# Vektor-Grafik in Photoshop "wölben"



## Catja SC (19. Juni 2006)

HaliHallo,

ich habe ein Illustrator-eps Logo (mit Schrift die in Pfade umgewandeltsind.) erstellt.
dieses Logo muß ich nun auf einen Maschine  in Photoshop montieren. Wenn ich das platzierte Logo allerdings verzerre (die Maschine ist nämlich leicht gewölbt) verzerren sich die buchstaben meines Logos ! Und das will ich nun wirklich nicht. Ich danke schon jetzt für Hilfe.
Lieben gruß
Catja SC


----------



## Alexander Groß (19. Juni 2006)

Hast du PS CS2? Dann kannst du so bewerkstelligen:

Ebene mit dem Logo aktiveren.
Strg+T 
In das Logo mit Rechtsklick der Maus
"Verkrümmen" auswählen und damit anpassen.

Alex

PS: Es ist möglich das es auch schon mit früheren PS Versionen funktioniert, da ich aber CS2 habe kann ich es leider nicht sicher sagen.


----------



## Catja SC (19. Juni 2006)

Ich abe garkeine rechte MausTaste . Weißt du vielleicht, was der rechten maustaste beim Mac entspricht

Danke

CatjaSC


----------



## Catja SC (19. Juni 2006)

Das mit der Rechten Maustaste ist mir wieder eingefallen. CTRl und Mausstaste.

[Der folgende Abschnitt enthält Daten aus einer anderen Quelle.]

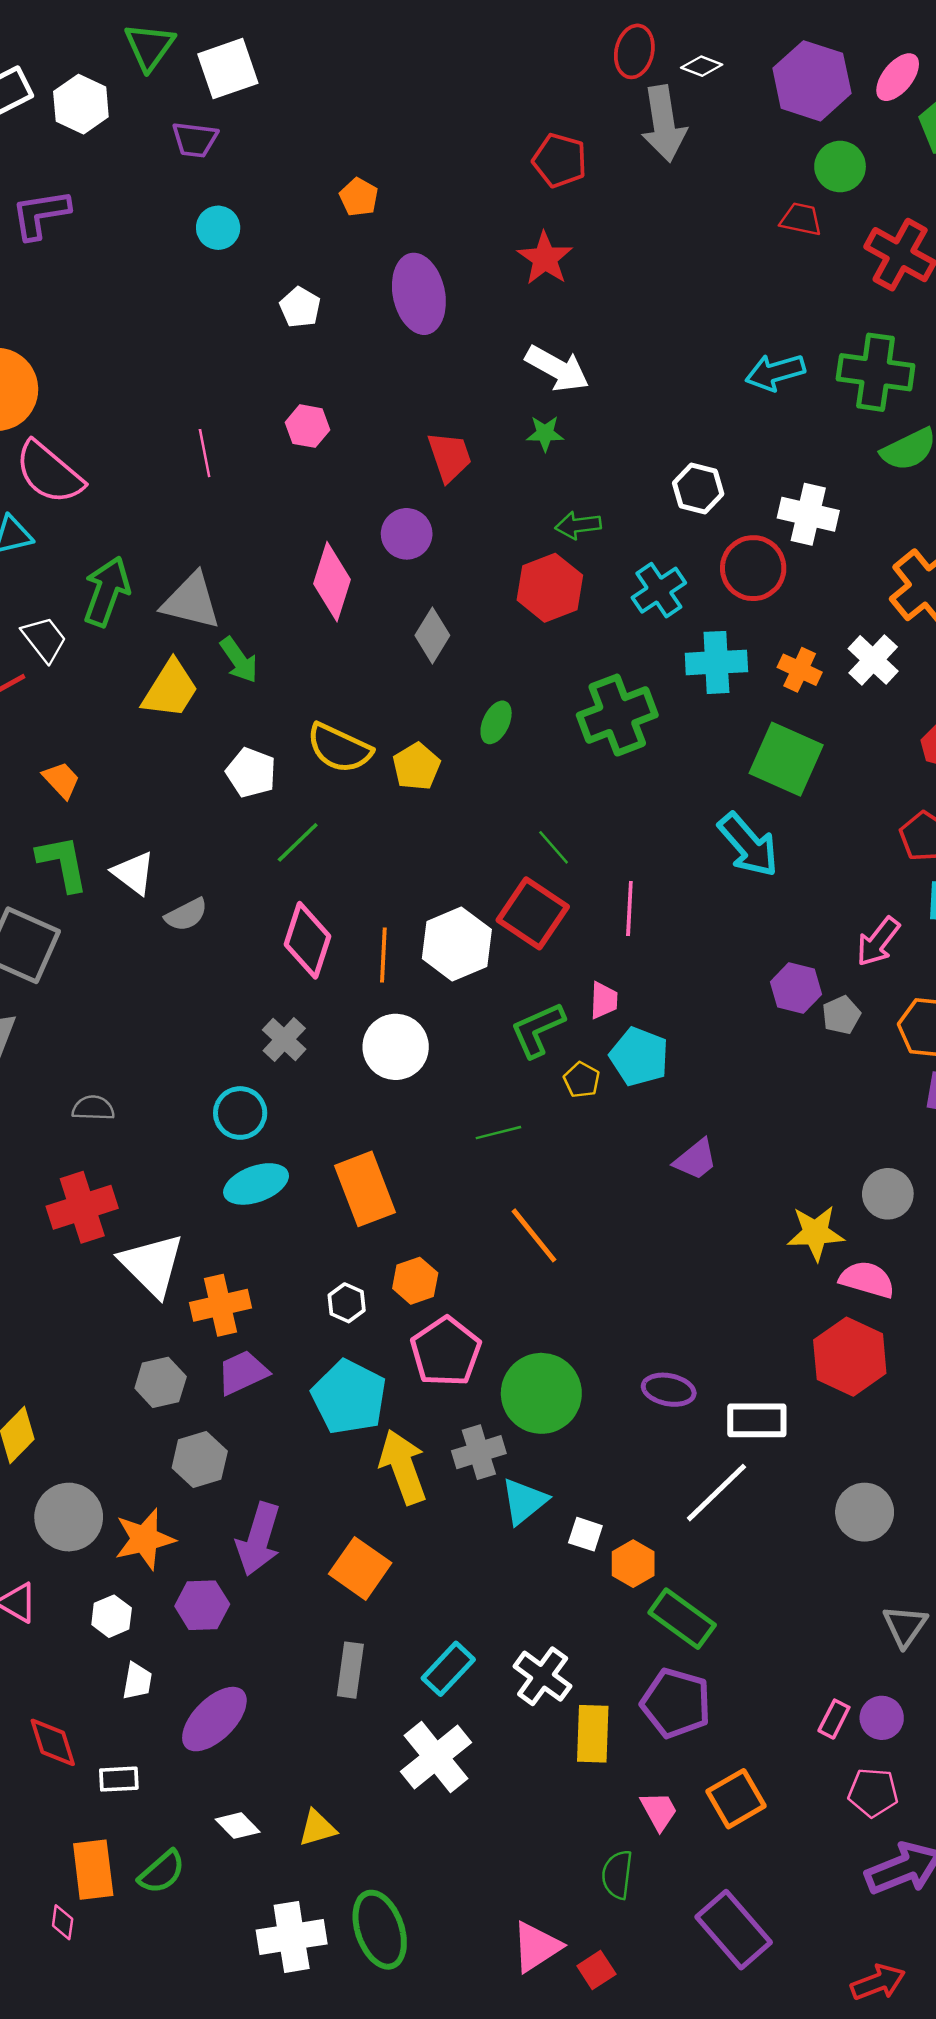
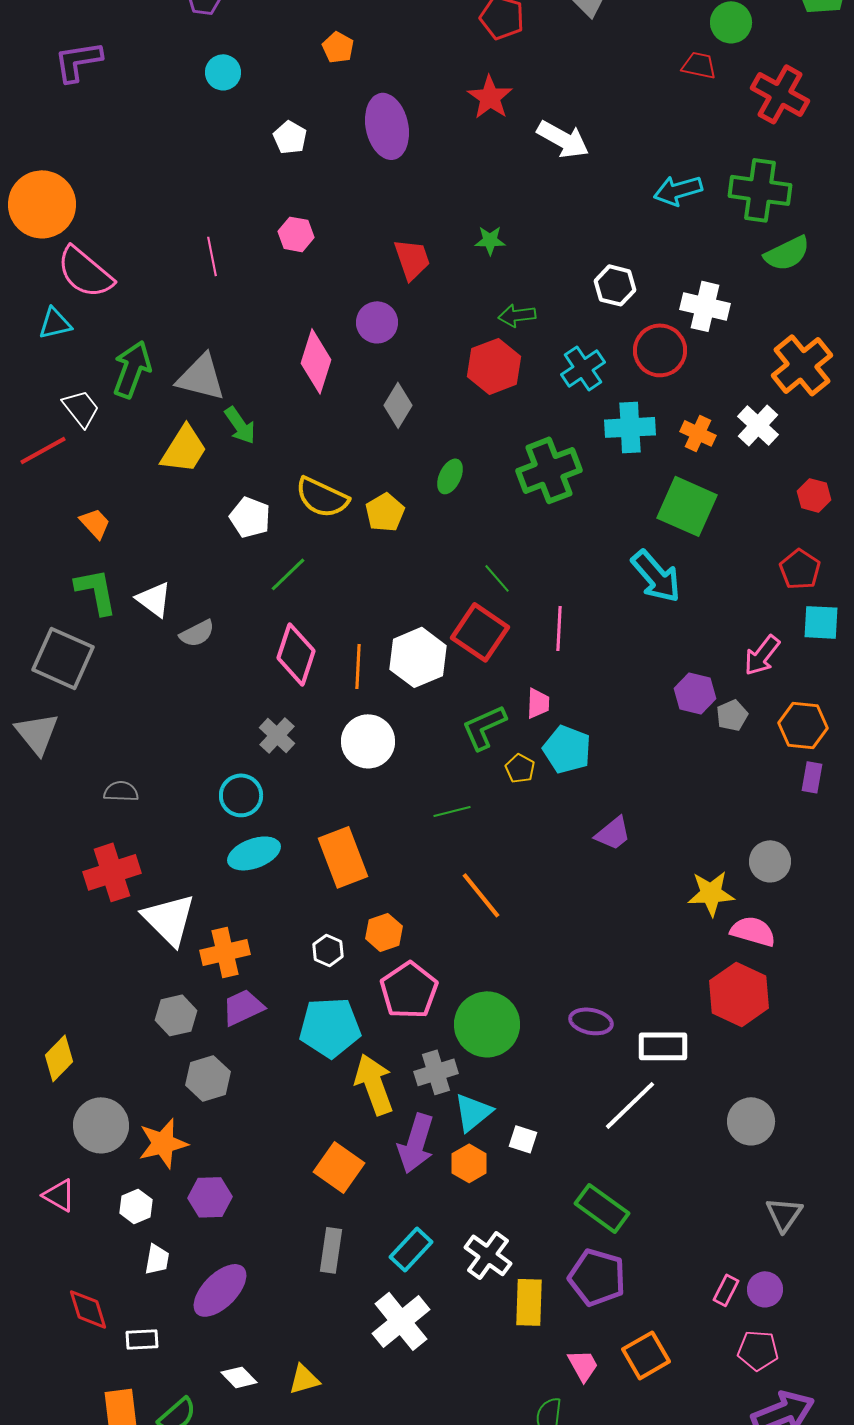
white arrow: (557, 369) -> (563, 139), moved
cyan pentagon: (349, 1397) -> (330, 1027), turned -30
purple arrow: (258, 1539) -> (416, 1143), moved
orange hexagon: (633, 1564) -> (469, 1163), moved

Aber ich habe keine Option von "Verkrümmen" (Photoshop 7).

gehts auch noch anders?

CatjaSC


----------



## Alexander Groß (19. Juni 2006)

Wenn du den Filter "verflüssigen" hast könntest du es damit probieren, ist aber bei weitem nicht so flexibel.

Alex


----------



## Catja SC (19. Juni 2006)

Hab den Verflüssigungsfilter zwar (aber noch nie benutzt). Ich hab das Aufblasen-Werkzeug versucht. Da tut sich aber garnichts.

Gehts nicht vielleicht irgendwie mit sowas wie nem Linseneffekt.

Catja SC


----------